当時大きなサイズのiPhoneがあったかはわからないが、現状で一番大きなサイズの、iPhone 13 Pro Maxで概算してみた。
最大でもこれぐらい、という参考になると思う。
- iPhone 13 Pro Maxは、本体サイズが78.1 × 160.8 × 7.65mm(幅×高さ×厚さ)。
- 体積は96.07立方センチメートル。
- 純金は1立方センチメートルあたり19.31gもあるので、このサイズだと1855グラム。
- 現在の金価格である約6900円とかけわせると、金の価格は1280万円となる。
- 8%が利ザヤと考えると、一回運んで約102万円。
彼のやっていることの本質は、端的に言うと、日本からお金を盗っているということだ。
それを、さも「俺は裏の仕事をしてます」的な雰囲気を出して語る様子を見て、本当にしょうもないな、と思った。

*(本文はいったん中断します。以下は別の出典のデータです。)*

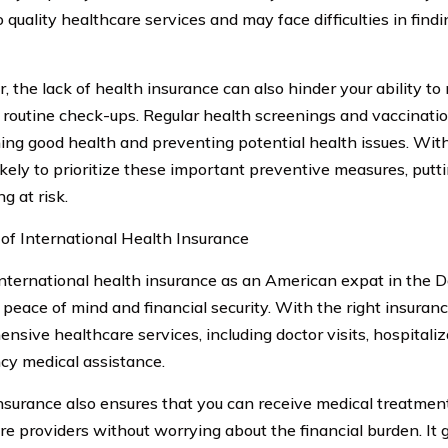
o quality healthcare services and may face difficulties in fin
, the lack of health insurance can also hinder your ability to
 routine check-ups. Regular health screenings and vaccinatio
ing good health and preventing potential health issues. Wit
likely to prioritize these important preventive measures, putt
g at risk.
 of International Health Insurance
nternational health insurance as an American expat in the 
 peace of mind and financial security. With the right insuran
nsive healthcare services, including doctor visits, hospitaliz
y medical assistance.
nsurance also ensures that you can receive medical treatmen
re providers without worrying about the financial burden. It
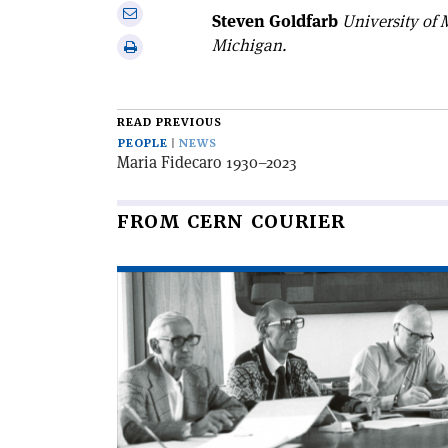
on
Share
Steven Goldfarb
University of
Linkedin
via
Michigan.
Print
email
this
article
READ PREVIOUS
PEOPLE
NEWS
Maria Fidecaro 1930–2023
FROM CERN COURIER
Read
article
'Bernard
Royce
French
1931–
2025'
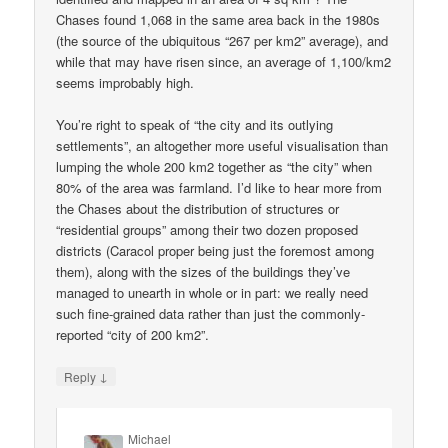
Chases found 1,068 in the same area back in the 1980s
(the source of the ubiquitous “267 per km2” average), and
while that may have risen since, an average of 1,100/km2
seems improbably high.
You’re right to speak of “the city and its outlying
settlements”, an altogether more useful visualisation than
lumping the whole 200 km2 together as “the city” when
80% of the area was farmland. I’d like to hear more from
the Chases about the distribution of structures or
“residential groups” among their two dozen proposed
districts (Caracol proper being just the foremost among
them), along with the sizes of the buildings they’ve
managed to unearth in whole or in part: we really need
such fine-grained data rather than just the commonly-
reported “city of 200 km2”.
↓
Reply
Michael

でも、若いうちはこういうことに憧れたりするのだろうな、とも思った。
さっきの男の子たちは、
大きなリスクを背負って得た金を、現地のカジノですってると思うと、本当に幼稚に思えた。
ちなみに、捕まったらどうなるか調べてみた。
新聞の記事によると、発覚した事例のうち98%は罰金を払えば金自体は返却されたらしい。

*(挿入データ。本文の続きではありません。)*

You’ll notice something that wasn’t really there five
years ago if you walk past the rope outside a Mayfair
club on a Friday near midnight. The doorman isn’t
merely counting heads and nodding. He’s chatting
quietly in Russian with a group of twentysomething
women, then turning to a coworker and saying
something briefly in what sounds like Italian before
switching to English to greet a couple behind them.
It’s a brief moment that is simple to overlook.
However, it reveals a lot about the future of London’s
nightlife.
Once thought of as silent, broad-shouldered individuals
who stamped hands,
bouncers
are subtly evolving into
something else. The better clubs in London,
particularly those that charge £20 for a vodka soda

が、平成30年4月に施工された法律によって、罰則は強化された。
組織的・計画的な大規模な犯行だった2%の事例では、
刑事事件として扱われ、裁判の結果により金の没収という判決が下されたようだ。
罰則は強化されても、消費税は今や10%。
これからも消費税が上がることになれば、この犯罪はもっと増えるだろうと思う。
件数は年々増えていて、手口も巧妙化しているようだ。
Aは旅先で趣味のポーカーをしながら、
若い人に声をかけては運び人を補充しているんだろうか、なんて想像をする。
その後、
Aとはセントーサ島で顔を合わすことはなかった。
***
この話を書いていて、この動画を思い出した。
本当に悪いことをさせられるのは、流されていく人間だと思う。
小銭稼ぎから悪事を働いて、弱みを握られ、深みにはまっていく。
他の稼ぎ方も知らないし、少額の実入りでは満足もできないし、見栄もあるので抜けられない。
組織や序列に加わるのを嫌がっても、
悪い世界には、悪い世界のピラミッドがあると思う。
より悪い人が下へ下へと降りていく、逆ピラミッド。
悪事はスケールしないし、助けも呼べないので、関わることはお勧めしません。
***
ポーカーテーブルは色々な人と出会う。
安易な金儲けの話を持ち掛けてくる人もいる。
アングラな世界で生きている人の比率はかなり高いと思います。
一見華やかに見える人たちでも、裏側は真っ黒の人も多いので要注意です。
初見で見破るのは難しいけど、その辺はリーディングで頑張りましょう。
柵の外に出た以上、自分の身は自分で守り、生き抜いていって欲しいと思います。
GL!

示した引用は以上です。